• [GOAL OF THE EXERCISE]
All lines from the one including "This screenshot has height=2576, width=356." to the bottom of the entries below should be repeated exactly, both ends kept.
..........
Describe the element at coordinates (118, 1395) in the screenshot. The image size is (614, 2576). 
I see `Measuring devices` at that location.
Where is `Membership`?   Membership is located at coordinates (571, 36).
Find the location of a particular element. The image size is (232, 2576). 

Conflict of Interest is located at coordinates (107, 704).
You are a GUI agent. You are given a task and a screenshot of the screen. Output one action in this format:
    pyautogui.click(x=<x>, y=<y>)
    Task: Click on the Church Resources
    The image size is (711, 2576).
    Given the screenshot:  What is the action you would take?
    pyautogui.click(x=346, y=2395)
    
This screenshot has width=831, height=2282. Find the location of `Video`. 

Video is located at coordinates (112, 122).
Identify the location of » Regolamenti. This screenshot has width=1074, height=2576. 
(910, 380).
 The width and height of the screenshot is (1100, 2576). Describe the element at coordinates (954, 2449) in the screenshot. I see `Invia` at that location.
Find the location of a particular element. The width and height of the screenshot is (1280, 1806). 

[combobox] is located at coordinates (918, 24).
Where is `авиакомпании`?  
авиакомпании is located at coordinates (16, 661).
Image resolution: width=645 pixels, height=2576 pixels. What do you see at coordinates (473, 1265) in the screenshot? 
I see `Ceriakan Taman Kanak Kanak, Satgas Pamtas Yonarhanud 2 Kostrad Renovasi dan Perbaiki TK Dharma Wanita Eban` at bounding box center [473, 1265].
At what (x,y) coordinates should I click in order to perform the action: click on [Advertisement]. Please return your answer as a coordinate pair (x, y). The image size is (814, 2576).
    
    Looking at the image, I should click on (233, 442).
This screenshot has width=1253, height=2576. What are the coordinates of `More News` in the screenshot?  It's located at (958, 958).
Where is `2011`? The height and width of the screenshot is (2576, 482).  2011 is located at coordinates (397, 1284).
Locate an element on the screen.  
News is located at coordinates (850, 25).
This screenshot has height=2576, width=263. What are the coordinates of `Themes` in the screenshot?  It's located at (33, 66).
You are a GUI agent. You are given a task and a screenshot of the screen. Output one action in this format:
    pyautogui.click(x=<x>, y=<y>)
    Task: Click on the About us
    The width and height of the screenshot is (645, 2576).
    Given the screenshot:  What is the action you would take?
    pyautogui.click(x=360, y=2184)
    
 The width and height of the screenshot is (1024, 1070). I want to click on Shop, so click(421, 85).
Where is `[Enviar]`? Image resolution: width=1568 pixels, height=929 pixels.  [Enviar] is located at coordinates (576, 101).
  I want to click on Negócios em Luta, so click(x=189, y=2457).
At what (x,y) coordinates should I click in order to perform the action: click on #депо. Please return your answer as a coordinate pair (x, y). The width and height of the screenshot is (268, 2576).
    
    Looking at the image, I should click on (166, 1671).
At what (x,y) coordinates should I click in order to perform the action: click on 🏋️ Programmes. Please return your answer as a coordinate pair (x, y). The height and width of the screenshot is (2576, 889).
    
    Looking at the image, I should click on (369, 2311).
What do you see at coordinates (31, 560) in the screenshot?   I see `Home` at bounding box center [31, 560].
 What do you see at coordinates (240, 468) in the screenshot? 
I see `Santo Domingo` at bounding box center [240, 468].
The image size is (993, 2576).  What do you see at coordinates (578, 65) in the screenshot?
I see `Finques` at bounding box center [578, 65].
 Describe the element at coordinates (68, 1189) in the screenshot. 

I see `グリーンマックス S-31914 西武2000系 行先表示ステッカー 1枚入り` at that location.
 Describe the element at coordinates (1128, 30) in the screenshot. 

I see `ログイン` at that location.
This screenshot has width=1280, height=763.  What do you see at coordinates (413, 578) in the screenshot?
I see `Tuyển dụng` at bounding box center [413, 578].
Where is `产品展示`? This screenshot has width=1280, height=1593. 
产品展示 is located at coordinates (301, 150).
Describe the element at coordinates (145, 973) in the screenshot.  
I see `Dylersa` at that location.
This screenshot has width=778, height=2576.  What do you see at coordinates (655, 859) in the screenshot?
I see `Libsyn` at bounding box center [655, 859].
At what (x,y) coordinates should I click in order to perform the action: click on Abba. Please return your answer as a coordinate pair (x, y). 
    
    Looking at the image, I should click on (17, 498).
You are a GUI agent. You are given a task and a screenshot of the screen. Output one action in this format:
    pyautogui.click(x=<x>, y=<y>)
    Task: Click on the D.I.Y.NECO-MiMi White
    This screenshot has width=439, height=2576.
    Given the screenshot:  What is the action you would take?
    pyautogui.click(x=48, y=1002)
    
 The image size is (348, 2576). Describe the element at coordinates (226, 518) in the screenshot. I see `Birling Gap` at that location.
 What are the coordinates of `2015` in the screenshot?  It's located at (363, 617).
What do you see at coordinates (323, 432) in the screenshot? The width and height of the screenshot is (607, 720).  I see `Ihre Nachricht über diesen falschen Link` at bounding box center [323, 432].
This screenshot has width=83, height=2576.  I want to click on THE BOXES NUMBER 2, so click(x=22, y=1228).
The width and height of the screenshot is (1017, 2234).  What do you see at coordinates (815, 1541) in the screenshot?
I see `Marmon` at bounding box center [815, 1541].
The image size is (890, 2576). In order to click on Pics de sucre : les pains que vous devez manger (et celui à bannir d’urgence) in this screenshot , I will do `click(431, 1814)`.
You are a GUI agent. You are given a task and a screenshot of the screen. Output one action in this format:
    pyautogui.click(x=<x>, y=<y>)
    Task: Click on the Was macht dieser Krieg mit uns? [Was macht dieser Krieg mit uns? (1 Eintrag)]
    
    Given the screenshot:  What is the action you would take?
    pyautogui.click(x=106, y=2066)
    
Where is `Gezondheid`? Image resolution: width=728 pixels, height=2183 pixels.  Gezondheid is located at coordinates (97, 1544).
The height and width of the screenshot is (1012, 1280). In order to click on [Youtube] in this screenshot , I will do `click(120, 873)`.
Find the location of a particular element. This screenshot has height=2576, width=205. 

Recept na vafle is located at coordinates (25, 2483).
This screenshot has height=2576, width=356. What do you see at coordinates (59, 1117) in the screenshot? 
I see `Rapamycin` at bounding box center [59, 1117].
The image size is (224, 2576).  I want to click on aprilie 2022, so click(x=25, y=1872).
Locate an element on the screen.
..........
• [RESULT FOR THIS TASK]
This screenshot has height=2576, width=356. What do you see at coordinates (59, 1117) in the screenshot? 
I see `Rapamycin` at bounding box center [59, 1117].
The image size is (224, 2576).  I want to click on aprilie 2022, so click(x=25, y=1872).
Locate an element on the screen.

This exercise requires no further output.